Page images and extracted text
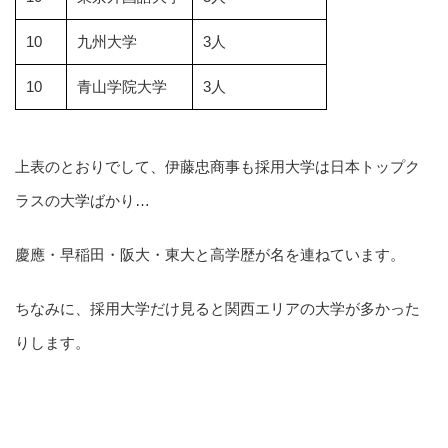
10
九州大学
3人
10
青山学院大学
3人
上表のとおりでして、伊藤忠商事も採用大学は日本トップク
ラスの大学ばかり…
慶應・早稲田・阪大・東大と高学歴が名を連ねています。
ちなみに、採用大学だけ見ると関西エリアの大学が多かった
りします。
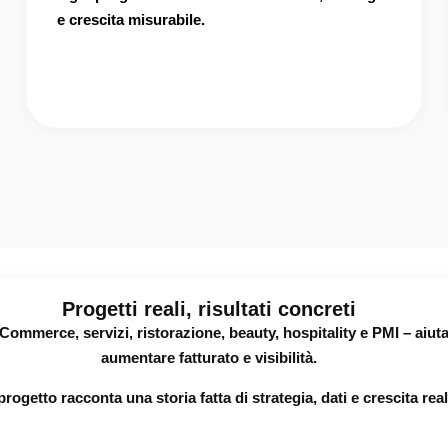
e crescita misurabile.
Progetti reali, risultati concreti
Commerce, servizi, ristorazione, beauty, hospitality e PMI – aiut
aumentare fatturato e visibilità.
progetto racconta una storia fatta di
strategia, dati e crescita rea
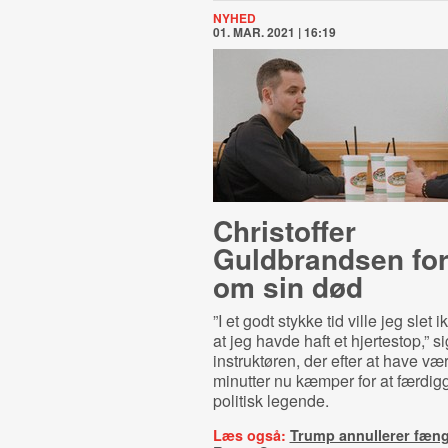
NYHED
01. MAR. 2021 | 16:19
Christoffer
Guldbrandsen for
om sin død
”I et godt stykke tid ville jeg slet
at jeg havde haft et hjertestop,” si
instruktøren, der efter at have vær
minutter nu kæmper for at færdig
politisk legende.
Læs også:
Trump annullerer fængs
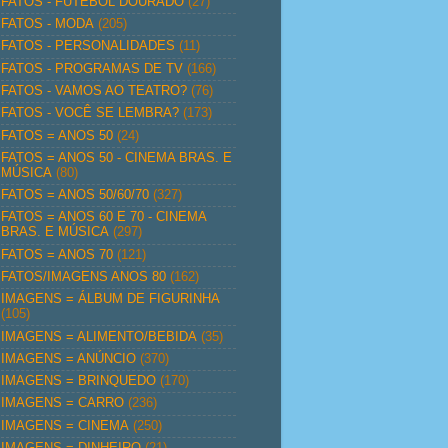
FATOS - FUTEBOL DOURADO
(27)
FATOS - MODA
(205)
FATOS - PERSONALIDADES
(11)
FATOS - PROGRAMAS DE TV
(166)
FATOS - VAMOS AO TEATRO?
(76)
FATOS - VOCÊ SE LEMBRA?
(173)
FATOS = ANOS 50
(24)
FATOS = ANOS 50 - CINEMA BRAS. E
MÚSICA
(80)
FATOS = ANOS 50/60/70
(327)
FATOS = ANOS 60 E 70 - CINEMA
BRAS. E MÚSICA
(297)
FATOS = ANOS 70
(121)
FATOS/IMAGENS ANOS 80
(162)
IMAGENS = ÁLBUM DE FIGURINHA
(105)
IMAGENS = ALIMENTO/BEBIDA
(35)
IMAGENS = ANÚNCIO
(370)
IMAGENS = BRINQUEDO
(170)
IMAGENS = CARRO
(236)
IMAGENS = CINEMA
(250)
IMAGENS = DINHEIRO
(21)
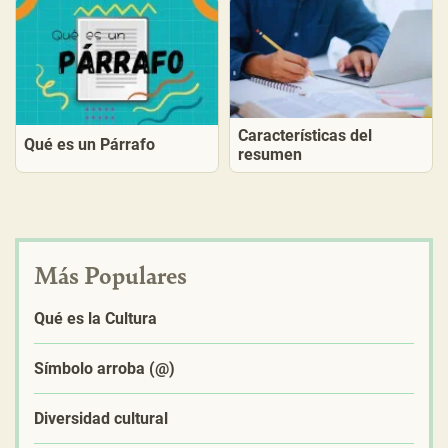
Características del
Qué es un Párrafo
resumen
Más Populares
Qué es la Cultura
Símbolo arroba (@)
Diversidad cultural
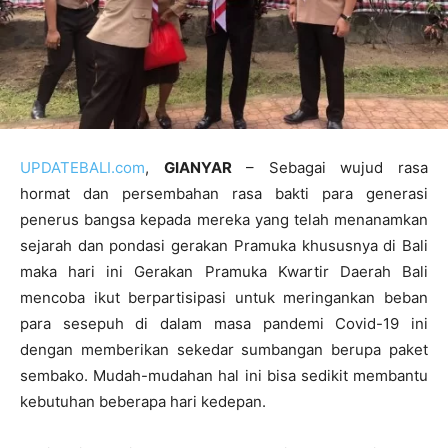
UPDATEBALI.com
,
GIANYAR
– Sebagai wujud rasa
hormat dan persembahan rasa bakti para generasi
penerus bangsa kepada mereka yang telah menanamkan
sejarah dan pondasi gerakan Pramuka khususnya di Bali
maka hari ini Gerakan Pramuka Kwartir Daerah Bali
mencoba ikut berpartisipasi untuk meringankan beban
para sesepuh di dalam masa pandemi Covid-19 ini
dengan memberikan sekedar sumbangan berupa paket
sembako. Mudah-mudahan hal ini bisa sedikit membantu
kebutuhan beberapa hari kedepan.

* * *

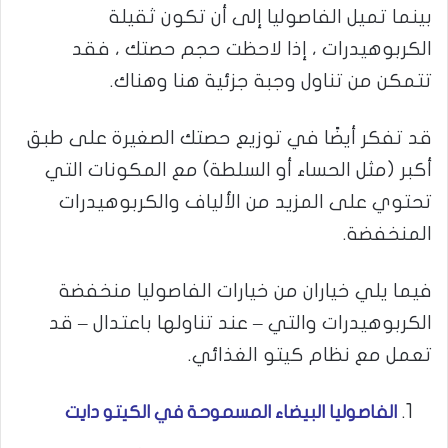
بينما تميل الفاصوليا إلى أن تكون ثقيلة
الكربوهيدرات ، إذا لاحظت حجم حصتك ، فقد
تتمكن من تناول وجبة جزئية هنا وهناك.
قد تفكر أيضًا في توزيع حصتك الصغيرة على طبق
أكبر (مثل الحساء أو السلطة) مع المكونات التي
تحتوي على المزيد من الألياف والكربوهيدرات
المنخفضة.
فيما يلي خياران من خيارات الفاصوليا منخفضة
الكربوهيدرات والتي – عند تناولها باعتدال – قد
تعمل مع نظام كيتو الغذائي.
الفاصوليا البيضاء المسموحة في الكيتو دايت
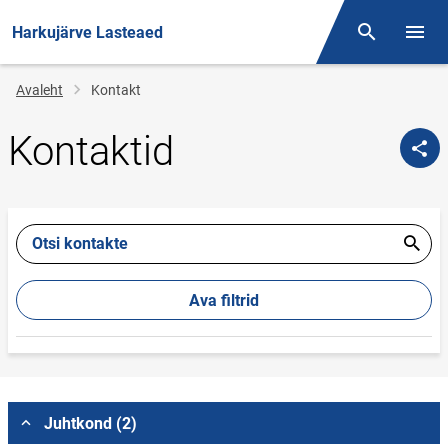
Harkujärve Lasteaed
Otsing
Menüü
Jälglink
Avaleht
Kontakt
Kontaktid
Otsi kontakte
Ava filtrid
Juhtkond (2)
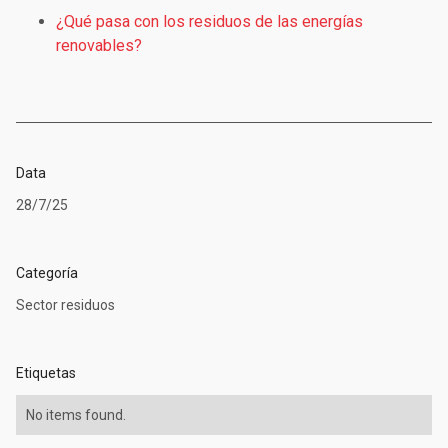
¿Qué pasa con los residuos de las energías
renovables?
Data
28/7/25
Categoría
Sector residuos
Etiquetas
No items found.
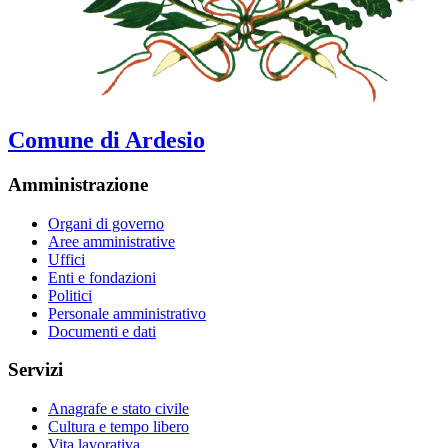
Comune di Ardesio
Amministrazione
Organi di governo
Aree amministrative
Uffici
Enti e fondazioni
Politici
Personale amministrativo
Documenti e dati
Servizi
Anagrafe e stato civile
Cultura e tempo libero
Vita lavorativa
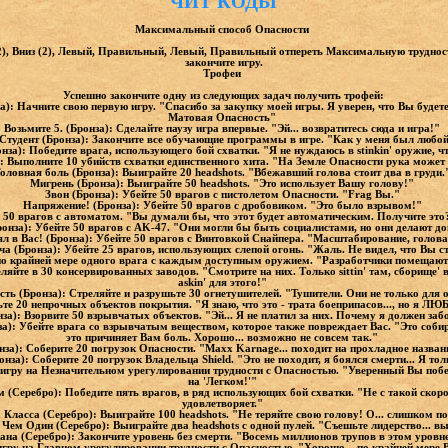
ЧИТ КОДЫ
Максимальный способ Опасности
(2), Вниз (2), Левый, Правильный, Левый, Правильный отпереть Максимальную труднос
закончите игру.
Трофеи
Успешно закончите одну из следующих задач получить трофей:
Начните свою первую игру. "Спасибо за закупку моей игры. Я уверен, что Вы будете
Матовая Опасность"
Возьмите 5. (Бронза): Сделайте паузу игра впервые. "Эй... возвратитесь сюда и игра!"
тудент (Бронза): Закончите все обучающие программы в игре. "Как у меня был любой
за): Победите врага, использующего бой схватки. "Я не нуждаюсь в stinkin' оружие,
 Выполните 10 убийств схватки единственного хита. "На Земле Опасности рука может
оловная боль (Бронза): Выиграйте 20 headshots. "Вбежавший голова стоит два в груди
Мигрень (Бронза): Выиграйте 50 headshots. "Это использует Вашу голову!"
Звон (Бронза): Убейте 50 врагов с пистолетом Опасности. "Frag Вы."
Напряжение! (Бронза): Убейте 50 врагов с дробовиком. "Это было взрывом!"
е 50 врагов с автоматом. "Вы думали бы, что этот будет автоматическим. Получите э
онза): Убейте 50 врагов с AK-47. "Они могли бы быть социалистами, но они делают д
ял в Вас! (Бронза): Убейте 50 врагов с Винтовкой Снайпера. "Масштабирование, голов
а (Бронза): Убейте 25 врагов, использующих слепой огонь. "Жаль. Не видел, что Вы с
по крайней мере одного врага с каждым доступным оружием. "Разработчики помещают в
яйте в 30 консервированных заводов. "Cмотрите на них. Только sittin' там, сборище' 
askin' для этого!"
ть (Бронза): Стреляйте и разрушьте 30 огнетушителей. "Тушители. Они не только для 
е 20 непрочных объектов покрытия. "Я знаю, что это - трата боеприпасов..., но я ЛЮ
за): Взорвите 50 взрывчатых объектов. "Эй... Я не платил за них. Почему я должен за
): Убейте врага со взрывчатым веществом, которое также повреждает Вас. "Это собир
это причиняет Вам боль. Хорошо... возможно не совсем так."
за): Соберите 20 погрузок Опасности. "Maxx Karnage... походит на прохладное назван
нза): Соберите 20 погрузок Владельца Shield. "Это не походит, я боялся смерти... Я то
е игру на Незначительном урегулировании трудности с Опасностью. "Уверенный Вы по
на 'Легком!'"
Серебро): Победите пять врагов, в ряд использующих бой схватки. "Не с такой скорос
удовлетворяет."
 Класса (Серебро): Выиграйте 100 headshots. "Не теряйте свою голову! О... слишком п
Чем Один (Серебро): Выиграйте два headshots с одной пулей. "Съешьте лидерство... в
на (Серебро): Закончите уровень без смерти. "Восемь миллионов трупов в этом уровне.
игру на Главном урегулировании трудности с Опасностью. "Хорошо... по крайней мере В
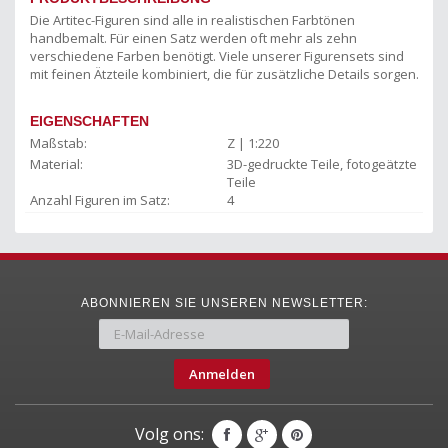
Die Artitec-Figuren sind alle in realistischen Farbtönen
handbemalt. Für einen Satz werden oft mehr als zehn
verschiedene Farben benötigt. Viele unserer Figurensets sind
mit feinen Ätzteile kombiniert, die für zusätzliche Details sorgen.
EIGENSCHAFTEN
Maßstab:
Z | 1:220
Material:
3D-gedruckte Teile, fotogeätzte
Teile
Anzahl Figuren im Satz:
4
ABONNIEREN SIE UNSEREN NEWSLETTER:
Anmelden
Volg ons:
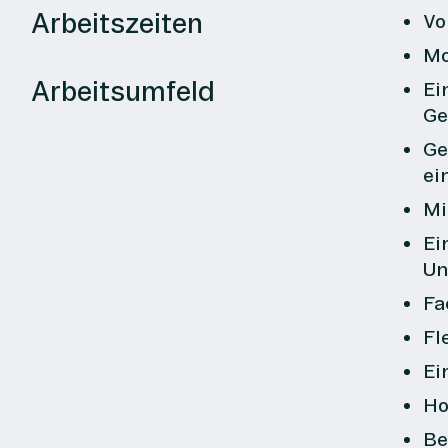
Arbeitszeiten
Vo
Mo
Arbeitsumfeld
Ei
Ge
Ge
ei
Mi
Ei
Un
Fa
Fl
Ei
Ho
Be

...

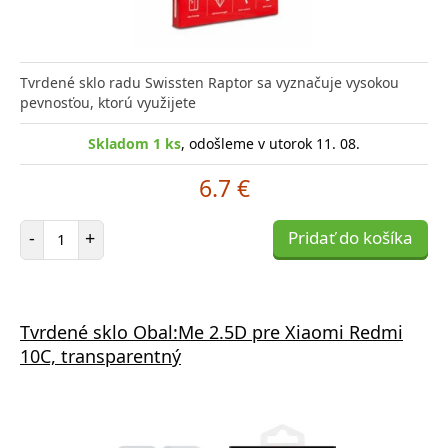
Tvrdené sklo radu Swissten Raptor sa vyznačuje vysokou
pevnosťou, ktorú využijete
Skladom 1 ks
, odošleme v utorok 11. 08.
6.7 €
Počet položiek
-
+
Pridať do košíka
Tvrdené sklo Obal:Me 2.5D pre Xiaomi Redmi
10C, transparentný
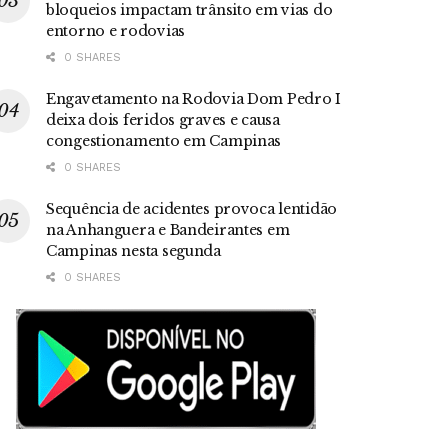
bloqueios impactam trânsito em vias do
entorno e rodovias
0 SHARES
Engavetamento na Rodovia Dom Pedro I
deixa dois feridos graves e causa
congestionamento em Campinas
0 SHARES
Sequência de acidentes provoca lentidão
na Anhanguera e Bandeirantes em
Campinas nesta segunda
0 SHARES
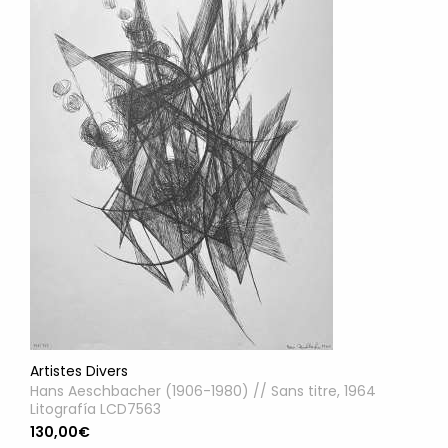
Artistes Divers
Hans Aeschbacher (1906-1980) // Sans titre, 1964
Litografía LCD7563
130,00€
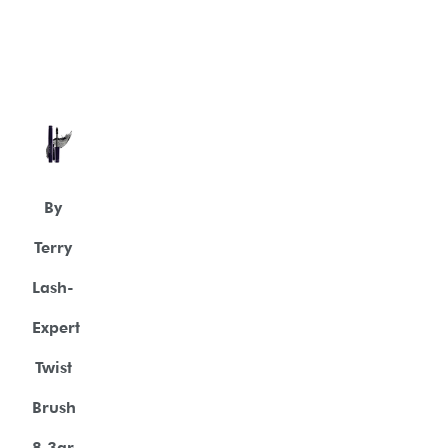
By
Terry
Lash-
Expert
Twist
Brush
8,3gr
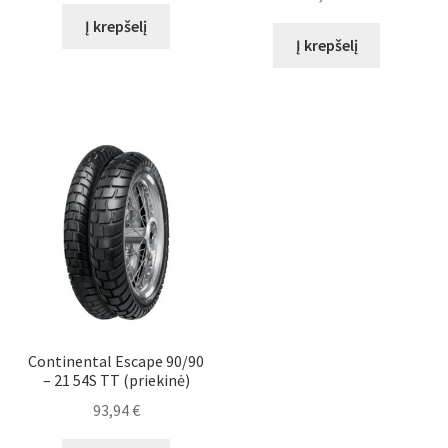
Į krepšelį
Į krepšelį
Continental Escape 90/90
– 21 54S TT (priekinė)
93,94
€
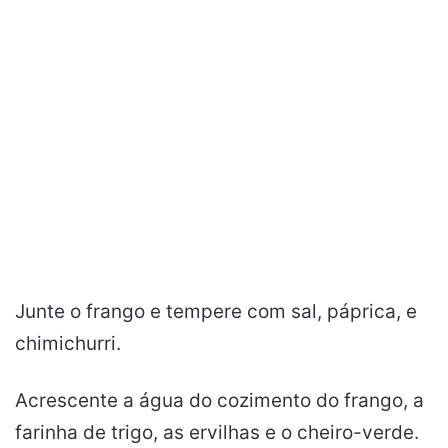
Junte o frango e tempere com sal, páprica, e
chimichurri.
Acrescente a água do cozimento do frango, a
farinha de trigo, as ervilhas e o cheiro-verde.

How to complete this task >>
Set down exactly the lines of the data above, beginning with the line that has "ял в Вас! (Бронза): Убейте" and ending with the line that has "за): Соберите 20 погрузок Опасности.", and no others.

Exercise output >>
ял в Вас! (Бронза): Убейте 50 врагов с Винтовкой Снайпера. "Масштабирование, голов
а (Бронза): Убейте 25 врагов, использующих слепой огонь. "Жаль. Не видел, что Вы с
по крайней мере одного врага с каждым доступным оружием. "Разработчики помещают в
яйте в 30 консервированных заводов. "Cмотрите на них. Только sittin' там, сборище' 
askin' для этого!"
ть (Бронза): Стреляйте и разрушьте 30 огнетушителей. "Тушители. Они не только для 
е 20 непрочных объектов покрытия. "Я знаю, что это - трата боеприпасов..., но я ЛЮ
за): Взорвите 50 взрывчатых объектов. "Эй... Я не платил за них. Почему я должен за
): Убейте врага со взрывчатым веществом, которое также повреждает Вас. "Это собир
это причиняет Вам боль. Хорошо... возможно не совсем так."
за): Соберите 20 погрузок Опасности. "Maxx Karnage... походит на прохладное назван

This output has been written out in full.